━━━ SOURCE RECORDS
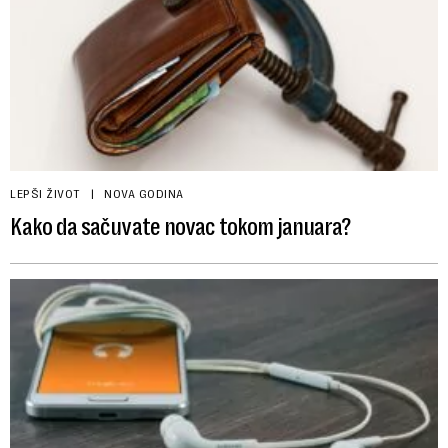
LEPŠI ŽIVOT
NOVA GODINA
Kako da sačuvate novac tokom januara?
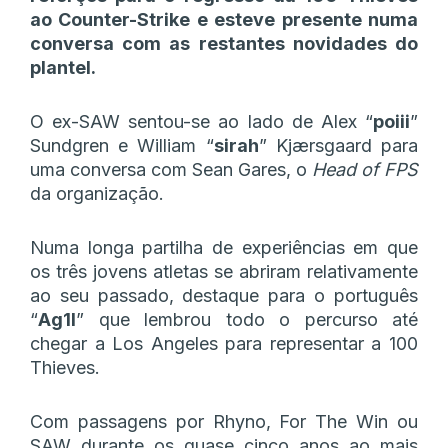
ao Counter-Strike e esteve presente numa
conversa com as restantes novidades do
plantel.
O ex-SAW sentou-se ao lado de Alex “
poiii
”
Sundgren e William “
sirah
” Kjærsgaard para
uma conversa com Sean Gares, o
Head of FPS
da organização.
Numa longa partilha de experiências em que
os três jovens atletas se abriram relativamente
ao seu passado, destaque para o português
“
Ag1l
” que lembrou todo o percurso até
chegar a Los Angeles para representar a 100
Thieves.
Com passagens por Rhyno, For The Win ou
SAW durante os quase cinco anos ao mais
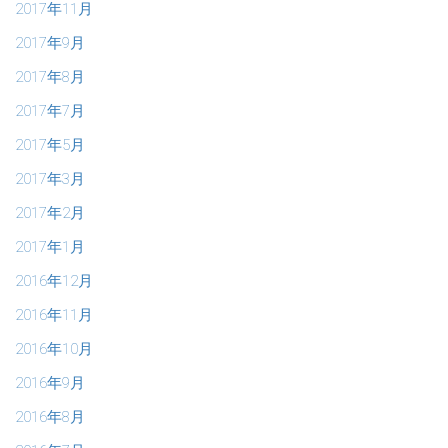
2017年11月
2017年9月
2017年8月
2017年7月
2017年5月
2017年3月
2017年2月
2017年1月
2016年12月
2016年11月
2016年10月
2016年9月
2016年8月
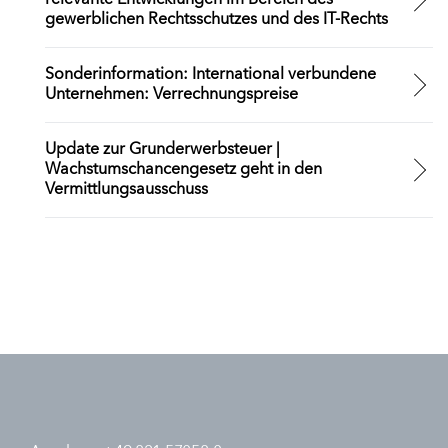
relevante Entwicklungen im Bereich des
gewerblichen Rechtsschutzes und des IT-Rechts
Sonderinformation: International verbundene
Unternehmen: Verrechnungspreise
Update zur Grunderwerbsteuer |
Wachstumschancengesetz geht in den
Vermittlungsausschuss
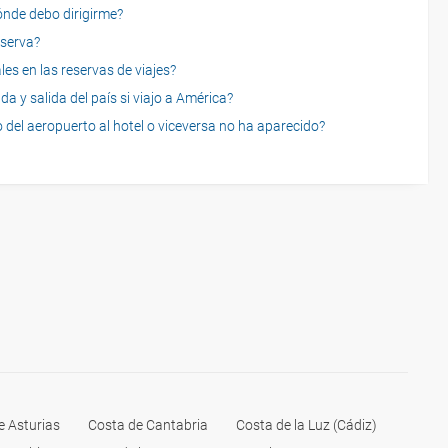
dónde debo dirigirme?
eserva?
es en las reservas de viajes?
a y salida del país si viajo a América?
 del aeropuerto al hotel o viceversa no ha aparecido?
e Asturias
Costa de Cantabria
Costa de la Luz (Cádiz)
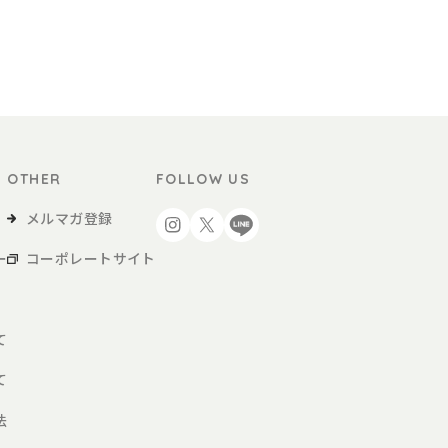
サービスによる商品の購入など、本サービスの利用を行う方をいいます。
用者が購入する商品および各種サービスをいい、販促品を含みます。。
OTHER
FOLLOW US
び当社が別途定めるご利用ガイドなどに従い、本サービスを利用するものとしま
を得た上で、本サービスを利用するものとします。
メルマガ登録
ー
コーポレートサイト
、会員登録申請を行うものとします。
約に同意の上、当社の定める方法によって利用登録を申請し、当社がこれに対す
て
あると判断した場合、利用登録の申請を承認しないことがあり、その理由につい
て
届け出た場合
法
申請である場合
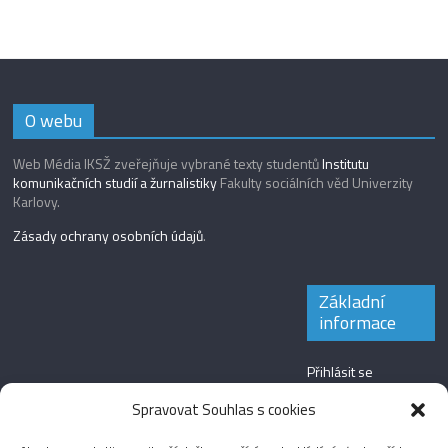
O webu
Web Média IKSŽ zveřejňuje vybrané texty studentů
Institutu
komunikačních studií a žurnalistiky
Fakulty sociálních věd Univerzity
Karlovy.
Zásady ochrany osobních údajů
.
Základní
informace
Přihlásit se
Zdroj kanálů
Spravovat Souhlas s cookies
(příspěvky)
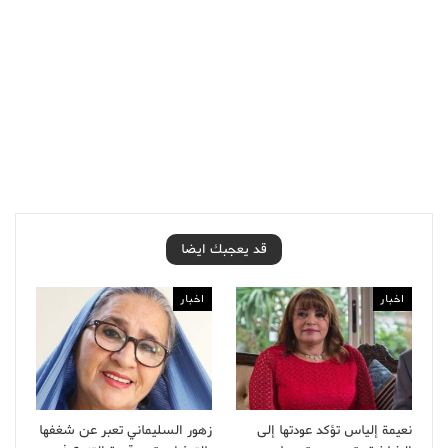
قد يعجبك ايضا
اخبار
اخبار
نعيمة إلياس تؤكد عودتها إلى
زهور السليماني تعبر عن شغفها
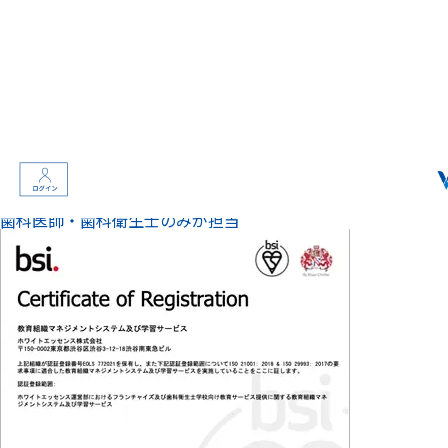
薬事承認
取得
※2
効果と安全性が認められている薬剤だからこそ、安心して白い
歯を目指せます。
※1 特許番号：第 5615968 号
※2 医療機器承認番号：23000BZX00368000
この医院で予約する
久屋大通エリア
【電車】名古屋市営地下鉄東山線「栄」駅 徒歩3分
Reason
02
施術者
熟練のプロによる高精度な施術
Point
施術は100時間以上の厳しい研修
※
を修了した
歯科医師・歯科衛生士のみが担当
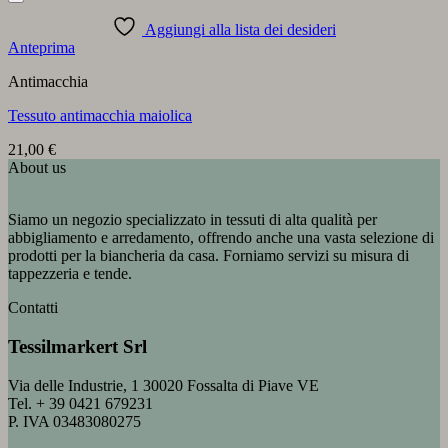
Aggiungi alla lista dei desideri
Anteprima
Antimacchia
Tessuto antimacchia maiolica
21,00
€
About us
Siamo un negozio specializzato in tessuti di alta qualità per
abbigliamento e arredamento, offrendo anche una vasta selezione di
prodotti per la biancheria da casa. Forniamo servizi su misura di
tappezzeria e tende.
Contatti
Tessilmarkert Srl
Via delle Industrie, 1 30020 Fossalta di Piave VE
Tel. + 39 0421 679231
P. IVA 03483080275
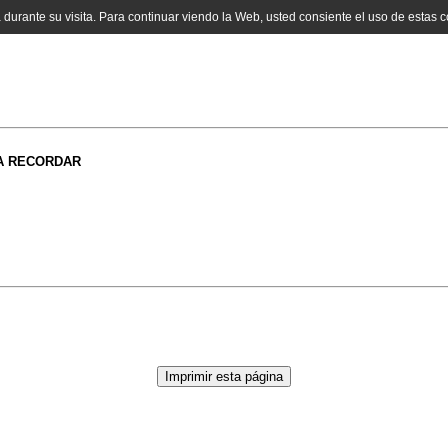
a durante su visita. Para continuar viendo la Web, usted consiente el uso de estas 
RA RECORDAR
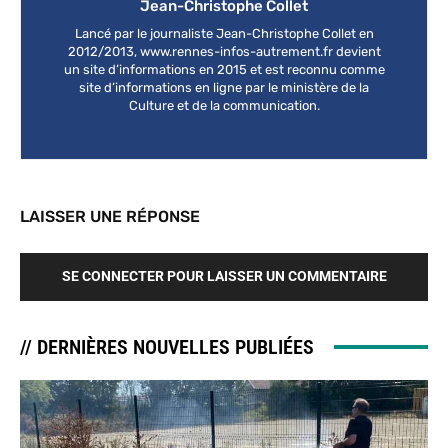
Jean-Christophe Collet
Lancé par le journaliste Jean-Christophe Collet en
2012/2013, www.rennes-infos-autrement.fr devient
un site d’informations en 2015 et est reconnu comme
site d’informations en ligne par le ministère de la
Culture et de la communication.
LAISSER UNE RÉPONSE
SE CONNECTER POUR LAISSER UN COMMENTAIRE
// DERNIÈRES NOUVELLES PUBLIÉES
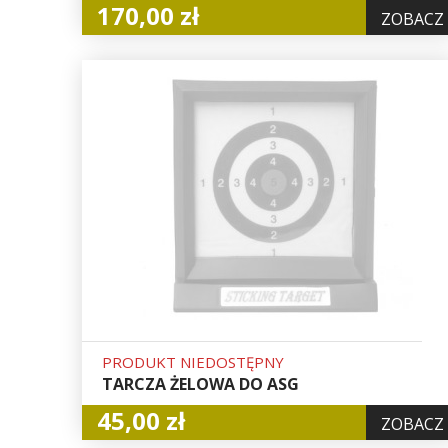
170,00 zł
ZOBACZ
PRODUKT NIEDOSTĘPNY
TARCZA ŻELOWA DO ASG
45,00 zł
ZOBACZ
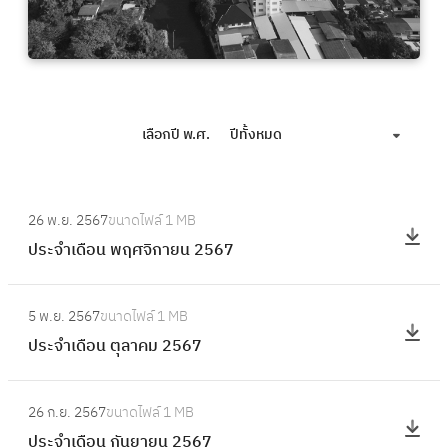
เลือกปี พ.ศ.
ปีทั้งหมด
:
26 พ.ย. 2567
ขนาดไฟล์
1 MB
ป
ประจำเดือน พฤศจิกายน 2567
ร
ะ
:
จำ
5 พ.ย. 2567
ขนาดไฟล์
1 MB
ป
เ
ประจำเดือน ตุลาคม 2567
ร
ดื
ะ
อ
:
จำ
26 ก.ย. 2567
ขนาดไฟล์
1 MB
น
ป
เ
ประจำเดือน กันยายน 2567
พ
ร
━━━━━━
Line by line, retype the records above exactly, minus the images.

SOLUTION:
LEPŠI ŽIVOT
NOVA GODINA
Kako da sačuvate novac tokom januara?
ao Counter-Strike e esteve presente numa
conversa com as restantes novidades do
plantel.
O ex-SAW sentou-se ao lado de Alex “
poiii
”
Sundgren e William “
sirah
” Kjærsgaard para
uma conversa com Sean Gares, o
Head of FPS
da organização.
Numa longa partilha de experiências em que
os três jovens atletas se abriram relativamente
ao seu passado, destaque para o português
“
Ag1l
” que lembrou todo o percurso até
chegar a Los Angeles para representar a 100
Thieves.
Com passagens por Rhyno, For The Win ou
SAW durante os quase cinco anos ao mais
2017年11月
2017年9月
2017年8月
2017年7月
2017年5月
2017年3月
2017年2月
2017年1月
2016年12月
2016年11月
2016年10月
2016年9月
2016年8月
relevante Entwicklungen im Bereich des
gewerblichen Rechtsschutzes und des IT-Rechts
Sonderinformation: International verbundene
Unternehmen: Verrechnungspreise
Update zur Grunderwerbsteuer |
Wachstumschancengesetz geht in den
Vermittlungsausschuss
dónde debo dirigirme?
eserva?
es en las reservas de viajes?
a y salida del país si viajo a América?
 del aeropuerto al hotel o viceversa no ha aparecido?
e Asturias
Costa de Cantabria
Costa de la Luz (Cádiz)
サービスによる商品の購入など、本サービスの利用を行う方をいいます。
用者が購入する商品および各種サービスをいい、販促品を含みます。。
OTHER
FOLLOW US
び当社が別途定めるご利用ガイドなどに従い、本サービスを利用するものとしま
を得た上で、本サービスを利用するものとします。
メルマガ登録
ー
コーポレートサイト
、会員登録申請を行うものとします。
約に同意の上、当社の定める方法によって利用登録を申請し、当社がこれに対す
て
あると判断した場合、利用登録の申請を承認しないことがあり、その理由につい
て
届け出た場合
法
申請である場合
O webu
Web Média IKSŽ zveřejňuje vybrané texty studentů
Institutu
komunikačních studií a žurnalistiky
Fakulty sociálních věd Univerzity
Karlovy.
Zásady ochrany osobních údajů
.
Základní
informace
Přihlásit se
Zdroj kanálů
Spravovat Souhlas s cookies
(příspěvky)
قد يعجبك ايضا
اخبار
اخبار
نعيمة إلياس تؤكد عودتها إلى
زهور السليماني تعبر عن شغفها
薬事承認
取得
※2
効果と安全性が認められている薬剤だからこそ、安心して白い
歯を目指せます。
※1 特許番号：第 5615968 号
※2 医療機器承認番号：23000BZX00368000
この医院で予約する
久屋大通エリア
【電車】名古屋市営地下鉄東山線「栄」駅 徒歩3分
Reason
02
施術者
熟練のプロによる高精度な施術
Point
施術は100時間以上の厳しい研修
※
を修了した
歯科医師・歯科衛生士のみが担当
Aggiungi alla lista dei desideri
Anteprima
Antimacchia
Tessuto antimacchia maiolica
21,00
€
About us
Siamo un negozio specializzato in tessuti di alta qualità per
abbigliamento e arredamento, offrendo anche una vasta selezione di
prodotti per la biancheria da casa. Forniamo servizi su misura di
tappezzeria e tende.
Contatti
Tessilmarkert Srl
Via delle Industrie, 1 30020 Fossalta di Piave VE
Tel. + 39 0421 679231
P. IVA 03483080275
a durante su visita. Para continuar viendo la Web, usted consiente el uso de estas 
RA RECORDAR
Jean-Christophe Collet
Lancé par le journaliste Jean-Christophe Collet en
2012/2013, www.rennes-infos-autrement.fr devient
un site d’informations en 2015 et est reconnu comme
site d’informations en ligne par le ministère de la
Culture et de la communication.
LAISSER UNE RÉPONSE
SE CONNECTER POUR LAISSER UN COMMENTAIRE
// DERNIÈRES NOUVELLES PUBLIÉES
170,00 zł
ZOBACZ
PRODUKT NIEDOSTĘPNY
TARCZA ŻELOWA DO ASG
45,00 zł
ZOBACZ
เลือกปี พ.ศ.
ปีทั้งหมด
:
26 พ.ย. 2567
ขนาดไฟล์
1 MB
ป
ประจำเดือน พฤศจิกายน 2567
ร
ะ
:
จำ
5 พ.ย. 2567
ขนาดไฟล์
1 MB
ป
เ
ประจำเดือน ตุลาคม 2567
ร
ดื
ะ
อ
:
จำ
26 ก.ย. 2567
ขนาดไฟล์
1 MB
น
ป
เ
ประจำเดือน กันยายน 2567
พ
ร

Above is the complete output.